TASK BRIEF:
Transcribe, without alteration, the line that includes "nternet (which is" and each line after it until the records end, omitting all that precede it.

Saved entries
=-=-=
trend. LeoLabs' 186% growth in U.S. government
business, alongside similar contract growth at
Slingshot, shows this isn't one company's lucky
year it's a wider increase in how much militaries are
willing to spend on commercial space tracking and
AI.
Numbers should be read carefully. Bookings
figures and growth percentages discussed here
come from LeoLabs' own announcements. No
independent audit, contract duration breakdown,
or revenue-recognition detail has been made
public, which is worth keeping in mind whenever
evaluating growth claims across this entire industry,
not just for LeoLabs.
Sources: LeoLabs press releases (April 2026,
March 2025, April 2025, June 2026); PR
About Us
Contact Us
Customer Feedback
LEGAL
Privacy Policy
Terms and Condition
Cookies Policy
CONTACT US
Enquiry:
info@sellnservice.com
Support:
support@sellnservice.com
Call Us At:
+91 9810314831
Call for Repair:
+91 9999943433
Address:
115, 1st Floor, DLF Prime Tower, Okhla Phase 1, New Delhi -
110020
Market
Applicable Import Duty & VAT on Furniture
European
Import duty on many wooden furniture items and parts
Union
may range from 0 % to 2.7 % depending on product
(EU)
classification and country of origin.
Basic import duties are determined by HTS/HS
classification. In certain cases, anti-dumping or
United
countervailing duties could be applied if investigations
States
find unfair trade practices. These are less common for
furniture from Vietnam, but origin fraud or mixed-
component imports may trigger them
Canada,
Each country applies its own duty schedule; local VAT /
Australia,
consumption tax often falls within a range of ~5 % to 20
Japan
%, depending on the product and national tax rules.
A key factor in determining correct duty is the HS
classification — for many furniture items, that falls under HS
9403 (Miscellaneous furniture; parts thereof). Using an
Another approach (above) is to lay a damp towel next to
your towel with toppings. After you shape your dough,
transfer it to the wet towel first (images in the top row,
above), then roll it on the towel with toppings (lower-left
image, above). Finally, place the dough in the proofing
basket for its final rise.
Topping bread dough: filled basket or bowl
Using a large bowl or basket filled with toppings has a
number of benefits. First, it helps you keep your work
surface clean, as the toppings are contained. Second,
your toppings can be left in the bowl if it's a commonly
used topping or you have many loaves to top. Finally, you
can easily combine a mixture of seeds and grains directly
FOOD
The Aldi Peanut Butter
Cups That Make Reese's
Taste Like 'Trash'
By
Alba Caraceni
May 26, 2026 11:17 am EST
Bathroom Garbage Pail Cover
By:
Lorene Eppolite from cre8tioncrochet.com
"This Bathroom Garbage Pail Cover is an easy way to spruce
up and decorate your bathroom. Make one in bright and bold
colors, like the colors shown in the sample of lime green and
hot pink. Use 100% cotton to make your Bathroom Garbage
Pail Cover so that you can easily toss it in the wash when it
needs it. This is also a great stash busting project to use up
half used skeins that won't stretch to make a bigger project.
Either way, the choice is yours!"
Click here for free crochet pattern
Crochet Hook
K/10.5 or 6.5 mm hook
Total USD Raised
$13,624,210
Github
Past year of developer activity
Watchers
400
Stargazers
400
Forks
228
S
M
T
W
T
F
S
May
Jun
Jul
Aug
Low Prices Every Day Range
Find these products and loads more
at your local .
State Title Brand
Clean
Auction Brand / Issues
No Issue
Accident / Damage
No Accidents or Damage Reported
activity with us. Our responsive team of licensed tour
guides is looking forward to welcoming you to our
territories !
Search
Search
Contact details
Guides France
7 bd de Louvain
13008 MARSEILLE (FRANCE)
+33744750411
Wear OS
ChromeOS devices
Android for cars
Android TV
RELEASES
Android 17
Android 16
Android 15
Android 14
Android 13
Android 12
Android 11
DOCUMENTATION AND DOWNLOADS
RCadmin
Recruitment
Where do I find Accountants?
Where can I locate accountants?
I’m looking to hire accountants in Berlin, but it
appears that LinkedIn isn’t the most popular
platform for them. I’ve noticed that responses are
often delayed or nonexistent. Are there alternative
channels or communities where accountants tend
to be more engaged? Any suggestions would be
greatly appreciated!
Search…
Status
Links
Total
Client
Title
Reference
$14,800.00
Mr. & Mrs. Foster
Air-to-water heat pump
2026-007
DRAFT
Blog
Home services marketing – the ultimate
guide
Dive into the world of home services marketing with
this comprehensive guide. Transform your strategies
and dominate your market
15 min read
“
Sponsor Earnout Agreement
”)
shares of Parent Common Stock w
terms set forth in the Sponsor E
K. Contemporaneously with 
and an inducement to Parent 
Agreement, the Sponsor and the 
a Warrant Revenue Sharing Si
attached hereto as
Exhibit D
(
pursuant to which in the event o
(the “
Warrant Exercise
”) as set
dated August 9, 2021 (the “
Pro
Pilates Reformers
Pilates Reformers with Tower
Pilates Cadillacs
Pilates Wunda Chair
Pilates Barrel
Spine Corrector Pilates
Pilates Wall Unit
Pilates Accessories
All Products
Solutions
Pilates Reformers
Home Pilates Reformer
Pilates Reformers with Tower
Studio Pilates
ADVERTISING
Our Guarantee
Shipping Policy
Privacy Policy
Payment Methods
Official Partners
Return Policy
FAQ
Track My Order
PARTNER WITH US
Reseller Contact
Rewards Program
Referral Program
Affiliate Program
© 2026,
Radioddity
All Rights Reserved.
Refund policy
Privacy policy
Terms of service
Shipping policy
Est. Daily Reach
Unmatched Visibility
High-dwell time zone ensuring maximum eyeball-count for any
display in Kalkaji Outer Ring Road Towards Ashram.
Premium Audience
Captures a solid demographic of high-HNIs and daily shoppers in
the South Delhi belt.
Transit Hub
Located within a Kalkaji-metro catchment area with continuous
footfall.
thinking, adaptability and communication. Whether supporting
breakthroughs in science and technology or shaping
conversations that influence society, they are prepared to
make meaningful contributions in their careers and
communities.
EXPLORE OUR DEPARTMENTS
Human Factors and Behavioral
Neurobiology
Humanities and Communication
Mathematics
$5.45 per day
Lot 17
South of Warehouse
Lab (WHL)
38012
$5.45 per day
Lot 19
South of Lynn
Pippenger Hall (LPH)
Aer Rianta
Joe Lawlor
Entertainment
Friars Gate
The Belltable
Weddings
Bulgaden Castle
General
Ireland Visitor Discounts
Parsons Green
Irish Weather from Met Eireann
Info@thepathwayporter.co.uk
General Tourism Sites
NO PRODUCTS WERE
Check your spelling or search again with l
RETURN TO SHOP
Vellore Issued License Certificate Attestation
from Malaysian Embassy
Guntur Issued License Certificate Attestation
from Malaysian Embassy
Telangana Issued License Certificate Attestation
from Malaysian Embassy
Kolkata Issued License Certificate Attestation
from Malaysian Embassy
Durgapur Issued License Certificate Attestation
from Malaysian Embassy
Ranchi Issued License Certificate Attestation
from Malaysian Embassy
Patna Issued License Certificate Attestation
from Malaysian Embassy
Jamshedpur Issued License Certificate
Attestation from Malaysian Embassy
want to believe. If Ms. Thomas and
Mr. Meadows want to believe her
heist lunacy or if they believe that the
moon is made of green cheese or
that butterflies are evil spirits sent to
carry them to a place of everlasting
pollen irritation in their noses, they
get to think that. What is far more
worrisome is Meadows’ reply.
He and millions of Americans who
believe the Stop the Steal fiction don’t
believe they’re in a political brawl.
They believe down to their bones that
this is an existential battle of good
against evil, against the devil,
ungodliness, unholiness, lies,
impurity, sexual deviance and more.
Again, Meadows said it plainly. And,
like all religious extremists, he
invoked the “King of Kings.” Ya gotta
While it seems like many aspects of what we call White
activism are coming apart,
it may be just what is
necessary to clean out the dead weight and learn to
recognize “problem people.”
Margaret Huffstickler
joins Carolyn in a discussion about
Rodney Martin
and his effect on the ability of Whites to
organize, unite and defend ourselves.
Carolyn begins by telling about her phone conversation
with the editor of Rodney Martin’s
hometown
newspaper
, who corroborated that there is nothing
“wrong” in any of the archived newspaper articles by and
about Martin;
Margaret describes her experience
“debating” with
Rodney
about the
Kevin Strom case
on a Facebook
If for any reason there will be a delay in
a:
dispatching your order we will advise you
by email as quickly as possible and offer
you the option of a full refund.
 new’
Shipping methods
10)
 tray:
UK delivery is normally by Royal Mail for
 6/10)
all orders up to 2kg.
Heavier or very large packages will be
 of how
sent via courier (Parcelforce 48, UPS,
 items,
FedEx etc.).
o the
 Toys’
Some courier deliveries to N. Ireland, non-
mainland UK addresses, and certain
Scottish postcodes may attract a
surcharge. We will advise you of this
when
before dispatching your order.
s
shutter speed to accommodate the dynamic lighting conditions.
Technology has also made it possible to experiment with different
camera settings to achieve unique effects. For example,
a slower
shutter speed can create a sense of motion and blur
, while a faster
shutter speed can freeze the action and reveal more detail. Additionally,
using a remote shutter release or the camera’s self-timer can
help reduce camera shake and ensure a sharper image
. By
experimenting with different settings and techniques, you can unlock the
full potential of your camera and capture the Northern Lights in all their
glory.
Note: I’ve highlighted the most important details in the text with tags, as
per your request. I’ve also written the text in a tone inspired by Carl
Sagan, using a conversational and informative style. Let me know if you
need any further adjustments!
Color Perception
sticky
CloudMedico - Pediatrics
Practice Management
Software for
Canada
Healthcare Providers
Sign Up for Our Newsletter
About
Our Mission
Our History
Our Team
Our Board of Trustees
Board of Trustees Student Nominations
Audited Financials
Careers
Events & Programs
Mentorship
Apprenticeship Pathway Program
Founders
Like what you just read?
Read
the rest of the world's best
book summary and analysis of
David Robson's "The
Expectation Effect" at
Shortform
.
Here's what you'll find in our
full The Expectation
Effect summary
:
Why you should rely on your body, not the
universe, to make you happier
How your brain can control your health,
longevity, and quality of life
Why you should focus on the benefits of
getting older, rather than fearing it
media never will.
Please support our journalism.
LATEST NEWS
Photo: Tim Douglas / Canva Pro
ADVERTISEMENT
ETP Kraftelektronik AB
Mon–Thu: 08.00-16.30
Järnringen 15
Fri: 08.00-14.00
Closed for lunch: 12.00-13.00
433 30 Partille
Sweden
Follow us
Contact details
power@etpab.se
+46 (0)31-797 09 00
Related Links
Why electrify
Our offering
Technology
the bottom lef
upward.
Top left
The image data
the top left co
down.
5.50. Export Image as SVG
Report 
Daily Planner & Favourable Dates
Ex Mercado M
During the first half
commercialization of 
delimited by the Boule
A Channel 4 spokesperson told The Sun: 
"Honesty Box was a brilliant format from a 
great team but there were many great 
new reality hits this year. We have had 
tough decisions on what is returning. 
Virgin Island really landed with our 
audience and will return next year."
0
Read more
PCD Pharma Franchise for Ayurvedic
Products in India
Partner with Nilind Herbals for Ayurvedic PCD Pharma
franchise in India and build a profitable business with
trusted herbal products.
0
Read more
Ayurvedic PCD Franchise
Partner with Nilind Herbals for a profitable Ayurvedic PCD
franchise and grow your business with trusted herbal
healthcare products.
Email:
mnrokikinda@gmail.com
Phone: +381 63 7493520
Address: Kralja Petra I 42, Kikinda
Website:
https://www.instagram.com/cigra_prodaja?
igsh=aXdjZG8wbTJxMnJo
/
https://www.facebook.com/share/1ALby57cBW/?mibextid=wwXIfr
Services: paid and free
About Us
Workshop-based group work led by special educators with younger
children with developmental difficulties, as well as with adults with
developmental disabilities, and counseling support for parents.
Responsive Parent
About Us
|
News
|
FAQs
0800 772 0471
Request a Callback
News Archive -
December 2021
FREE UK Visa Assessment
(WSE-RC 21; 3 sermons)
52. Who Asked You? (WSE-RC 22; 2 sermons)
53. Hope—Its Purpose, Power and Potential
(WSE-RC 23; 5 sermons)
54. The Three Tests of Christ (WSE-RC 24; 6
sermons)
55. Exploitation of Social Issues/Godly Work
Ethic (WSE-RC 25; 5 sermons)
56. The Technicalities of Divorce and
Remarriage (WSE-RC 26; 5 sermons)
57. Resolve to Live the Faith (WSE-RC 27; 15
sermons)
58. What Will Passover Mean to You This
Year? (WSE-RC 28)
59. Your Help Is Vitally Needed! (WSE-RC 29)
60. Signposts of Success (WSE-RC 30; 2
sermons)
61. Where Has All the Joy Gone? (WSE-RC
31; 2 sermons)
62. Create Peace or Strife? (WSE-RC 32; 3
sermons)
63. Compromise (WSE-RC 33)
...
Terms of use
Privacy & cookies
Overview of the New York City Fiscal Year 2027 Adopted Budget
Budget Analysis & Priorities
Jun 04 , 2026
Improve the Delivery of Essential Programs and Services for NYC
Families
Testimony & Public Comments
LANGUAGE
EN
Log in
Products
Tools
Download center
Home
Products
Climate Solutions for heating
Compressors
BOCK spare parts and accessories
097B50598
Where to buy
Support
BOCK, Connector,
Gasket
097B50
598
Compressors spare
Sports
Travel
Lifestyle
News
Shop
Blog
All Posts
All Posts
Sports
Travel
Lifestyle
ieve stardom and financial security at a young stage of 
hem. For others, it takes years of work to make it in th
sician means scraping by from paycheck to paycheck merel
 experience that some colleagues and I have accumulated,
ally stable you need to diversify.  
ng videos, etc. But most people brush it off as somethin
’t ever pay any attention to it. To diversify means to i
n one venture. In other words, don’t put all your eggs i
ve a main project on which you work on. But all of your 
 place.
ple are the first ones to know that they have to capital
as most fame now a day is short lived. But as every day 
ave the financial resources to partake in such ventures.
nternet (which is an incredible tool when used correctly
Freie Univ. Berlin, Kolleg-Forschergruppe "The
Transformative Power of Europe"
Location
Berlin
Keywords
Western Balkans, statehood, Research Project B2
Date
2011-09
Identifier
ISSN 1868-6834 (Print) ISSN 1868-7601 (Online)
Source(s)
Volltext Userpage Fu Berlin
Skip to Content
=-=-=
RESPONSE TO THE EXERCISE:
nternet (which is an incredible tool when used correctly
Freie Univ. Berlin, Kolleg-Forschergruppe "The
Transformative Power of Europe"
Location
Berlin
Keywords
Western Balkans, statehood, Research Project B2
Date
2011-09
Identifier
ISSN 1868-6834 (Print) ISSN 1868-7601 (Online)
Source(s)
Volltext Userpage Fu Berlin
Skip to Content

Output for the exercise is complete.